Eastern Market on Tuesday unveiled several initiatives to foster equitable development while ensuring the preservation of the district's authenticity, including the establishment of development protocols, a food entrepreneur accelerator, and a name change.
Effective July 1, Eastern Market's board of directors approved changing the organization's name to Eastern Market Partnership, an umbrella name to better describe the collective work of the organization and the nonprofit real estate development subsidiary, Eastern Market Development Corporation, Eastern Market President Dan Carmody said in a statement.
EMP plans to utilize two different protocols, one for mixed-use commercial projects and the other for food production, processing, and distribution projects. The protocols outline 13-16 criteria developers will need to follow if they want to seek support from the partnership and to ensure the projects align with Eastern Market's mission of being an inclusive, welcoming food-centric hub that champions small businesses and food entrepreneurs.
“These protocols will help maintain rent affordability and how projects promote the core values of the Market,” Carmody said. “Eastern Market Partnership welcomes developers to join us in the journey to develop an enlarged public market district that is capable of serving Detroit for the next 128 years as the current market district has served the Detroit for the past 128 years.”
The announcement comes amid rapid development happening in the historic district, including the shuttering of Farmers Restaurant in March and the announcement of Russell Street Deli closing up shop in September. The owners of Farmers Restaurant closed after the owners retired and the building sold to Sanford Nelson, who is also the landlord of the building where Russell Street Deli is currently located.
A key part of the organization's development initiatives to spur business growth is the 100-acre Food Innovation Zone, which would expand the market's footprint with the addition of space for food processing to retain existing companies and recruit new ones.
“This is about keeping thousands of jobs in the city by developing largely vacant land while improving the quality of life for existing residents and businesses who have survived decades of disinvestment,” Carmody said.
Earlier this year, the organization partnered with Eastern Market giants Wolverine Packing Co, E.W. Grobbel, and Germack, as well as Greenhorn Training Solutions to launch Food Industry Jobs. This sector provides the highest number of entry-level, living-wage jobs and makes up more than 20 percent of Michigan’s workforce, according to the market.
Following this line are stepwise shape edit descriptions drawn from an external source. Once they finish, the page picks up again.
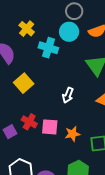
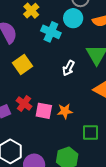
white arrow: (68, 95) -> (68, 68), moved
orange star: (73, 134) -> (65, 111), moved

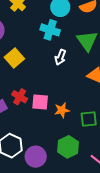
cyan cross: (51, 32) -> (50, 30), moved
orange star: (65, 111) -> (62, 110), moved

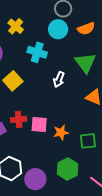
cyan cross: (50, 30) -> (37, 52), moved
red cross: (20, 97) -> (19, 119), turned -35

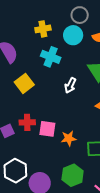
yellow cross: (16, 26) -> (43, 29), moved, turned 35

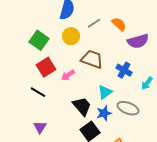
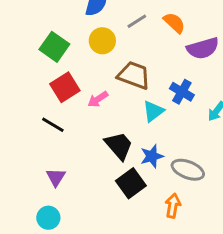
cyan triangle: (105, 92) -> (153, 111), moved
gray ellipse: (128, 108) -> (188, 170), moved

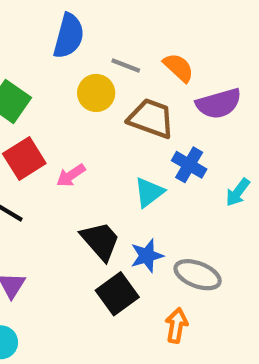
gray line: (137, 21) -> (126, 66), turned 54
yellow circle: (102, 41) -> (96, 93), moved
brown trapezoid: (134, 75) -> (151, 118), moved

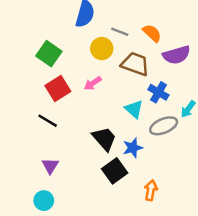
pink arrow: (71, 175) -> (93, 83), moved
cyan triangle: (149, 192) -> (134, 109), turned -42
gray ellipse: (198, 275) -> (164, 126), moved, turned -44

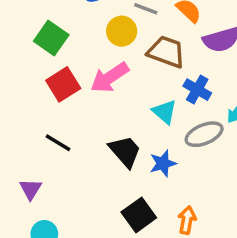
pink arrow: (93, 83) -> (110, 78), size x1.6
black line: (48, 121) -> (58, 143), moved
purple triangle: (50, 166) -> (31, 189), moved
black square: (115, 171) -> (139, 215), moved

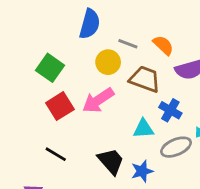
cyan triangle: (165, 112) -> (143, 129), turned -45

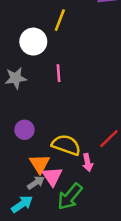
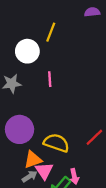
purple circle: (25, 130) -> (20, 129), size x1.6
pink arrow: (88, 163) -> (74, 176), moved
orange triangle: (40, 164) -> (33, 160), turned 42

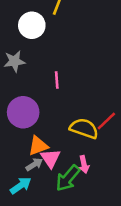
pink line: (50, 79) -> (57, 80), moved
yellow semicircle: (56, 143) -> (84, 128), moved

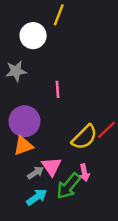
yellow semicircle: (84, 128) -> (84, 137), turned 116
orange triangle: (38, 146) -> (23, 146), moved
cyan arrow: (21, 186) -> (37, 197), moved

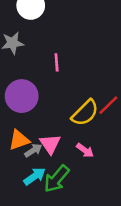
orange triangle: (23, 146) -> (19, 140), moved
pink arrow: (84, 173) -> (85, 150), turned -42
green arrow: (69, 186) -> (57, 179), moved

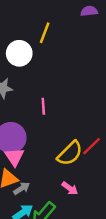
pink triangle: (50, 144) -> (14, 157), moved

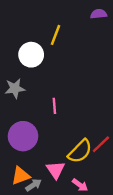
pink triangle: (14, 157) -> (56, 170), moved

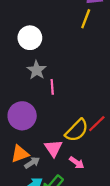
yellow line: (56, 35) -> (86, 19), moved
gray star: (15, 88) -> (37, 70), moved, turned -30

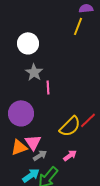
pink triangle: (53, 148) -> (33, 142), moved
gray arrow: (32, 163) -> (40, 155), moved
pink arrow: (77, 163) -> (70, 155), turned -72

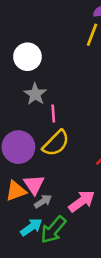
yellow semicircle: (70, 126) -> (56, 143), moved
pink arrow: (70, 155) -> (82, 201), size x1.5

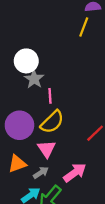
white circle: (27, 57) -> (26, 61), moved
pink triangle: (34, 185) -> (47, 149), moved

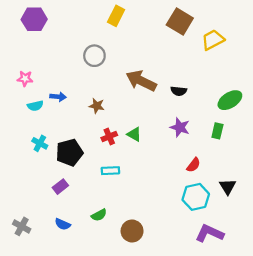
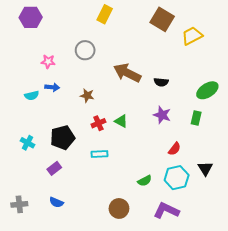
pink star: (25, 78) -> (48, 62), moved
cyan cross: (40, 143) -> (28, 143), moved
green semicircle: (99, 215) -> (145, 181), moved
gray cross: (22, 226) -> (19, 204), turned -35
purple L-shape: (209, 233) -> (166, 211), moved

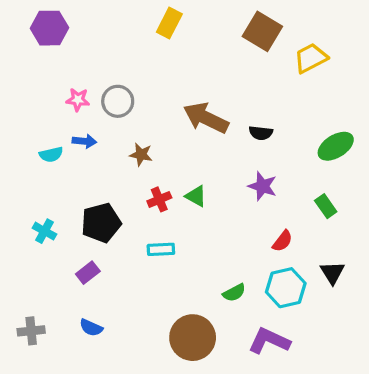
gray circle: (85, 50) -> (118, 101), moved
green rectangle: (196, 118) -> (326, 206), moved, turned -48
brown circle: (119, 208) -> (193, 338), size x1.4

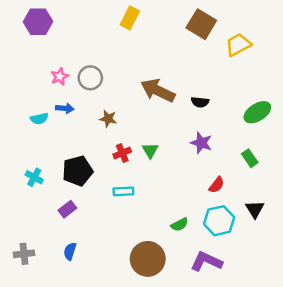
pink star: (78, 100) -> (60, 77), turned -30
green triangle: (196, 196) -> (150, 151), turned 30
blue semicircle: (91, 328) -> (70, 251), turned 84

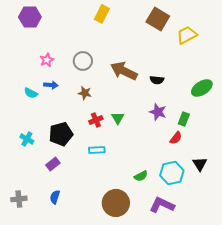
gray circle: (90, 78) -> (83, 61), moved
cyan semicircle: (39, 119) -> (31, 93), turned 40
green rectangle: (250, 158) -> (184, 119), moved, turned 56
red semicircle: (217, 185) -> (176, 138), moved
“Creating or retraining thousands of food jobs is important to offer employment opportunities to Detroit residents," Carmody said, adding that 15 Detroiters will be connected to jobs in the district within the next few months.
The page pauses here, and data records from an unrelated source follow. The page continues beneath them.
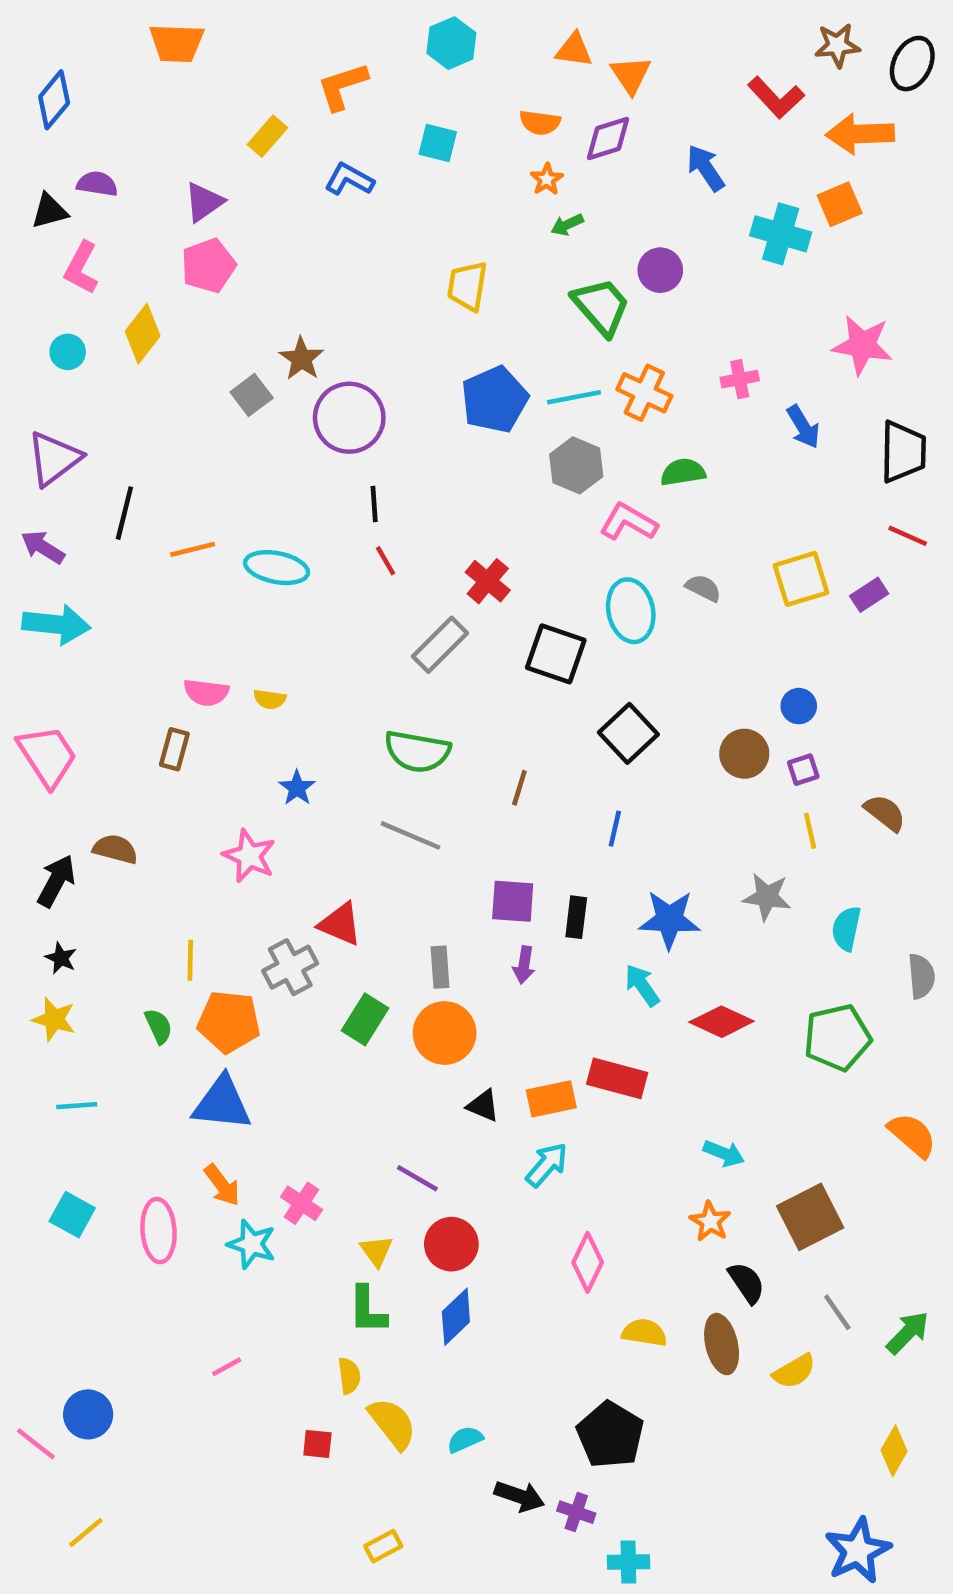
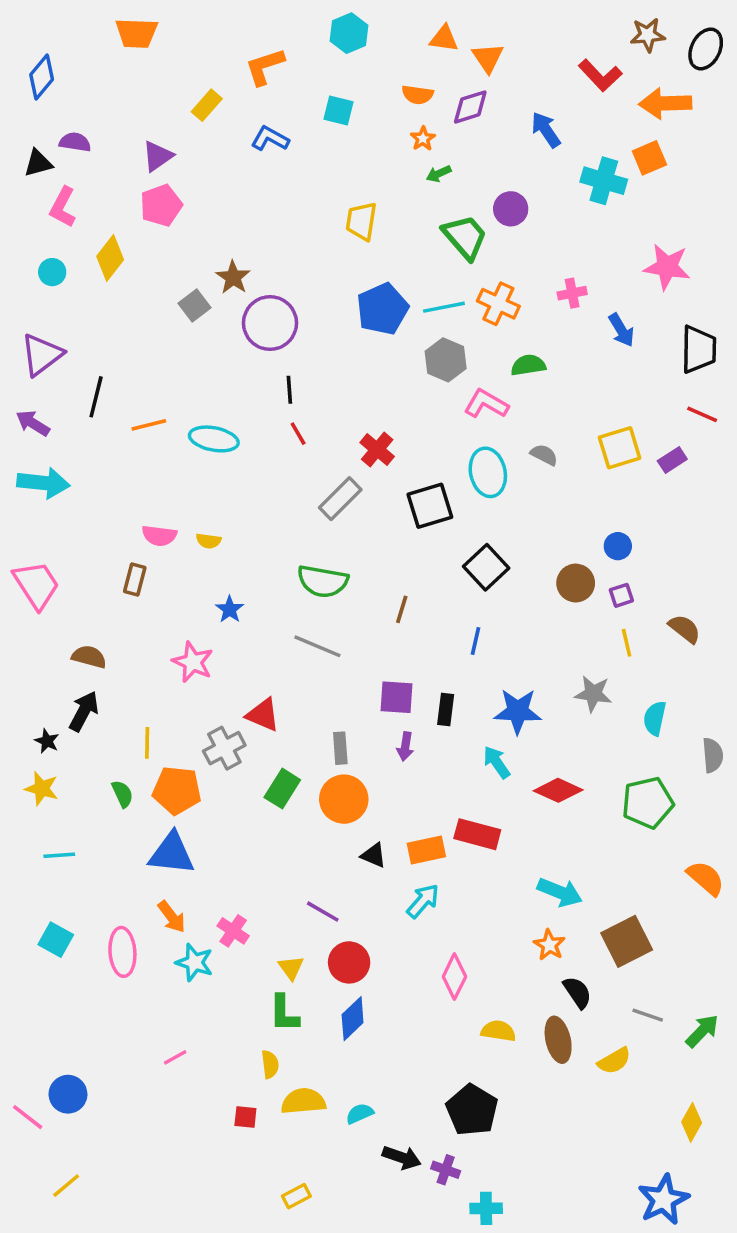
black square: (556, 654) -> (430, 506), turned -36
black arrow: (56, 881) -> (84, 711), moved
cyan arrow: (724, 1153) -> (560, 892), size x1.4
gray line: (837, 1312) -> (648, 1015), turned -36
yellow semicircle: (392, 1423) -> (303, 1101), turned -57

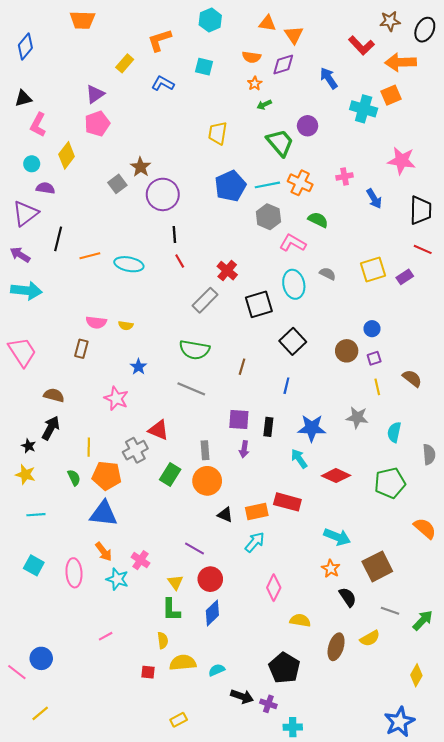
purple semicircle: (75, 142) -> (45, 188), moved
green semicircle: (528, 365) -> (318, 220), turned 36
brown ellipse: (558, 1040) -> (336, 647), moved, turned 30

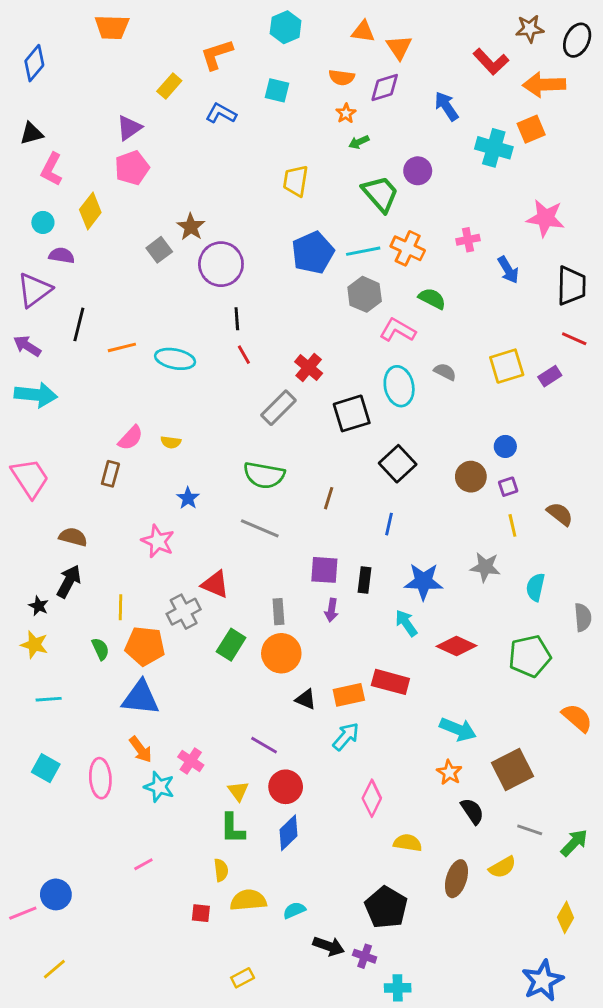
pink semicircle: (96, 322) -> (131, 438), turned -54
pink line: (17, 672) -> (23, 913), turned -60

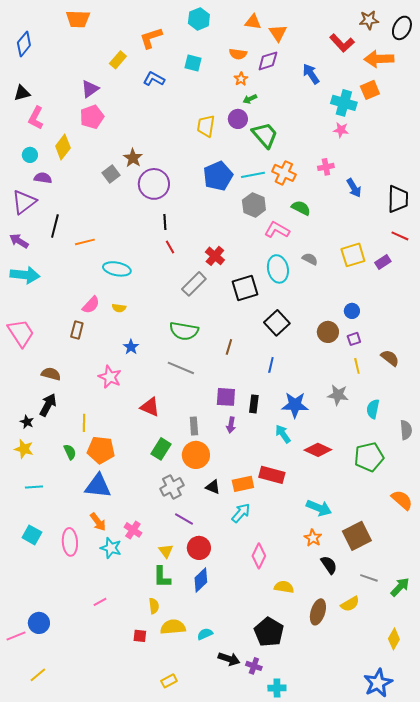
purple circle: (418, 171) -> (238, 119), moved
pink star: (546, 218) -> (341, 130), moved, size x0.6
cyan ellipse: (175, 359) -> (117, 269), moved
gray cross: (184, 612) -> (172, 487), moved

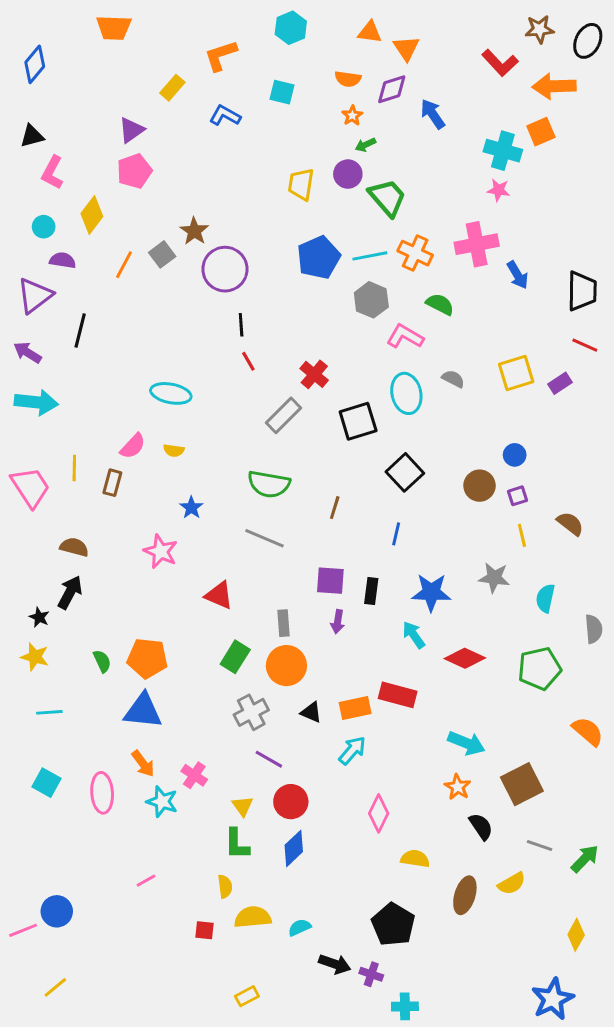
blue arrow: (311, 74) -> (433, 114), moved
pink cross: (326, 167) -> (477, 244), size x1.8
orange line: (85, 242) -> (124, 265), moved, turned -48
yellow line: (84, 423) -> (74, 468), moved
Eastern Market also wants to help emerging food entrepreneurs get to the next level with the construction of the Metro Accelerator on Riopelle and Adelaide Streets. To occupy the 15,000-square-foot space, the partnership is negotiating with five food companies that started out in its Detroit Kitchen Connect incubator or sell their products at Eastern Market to participate in the accelerator.
Lease rates will range between $7 to $11 per square foot and estimated occupancy in August. Major funders for the $3 million project are JP Morgan Chase, WK Kellogg Foundation and the New Economy Initiative.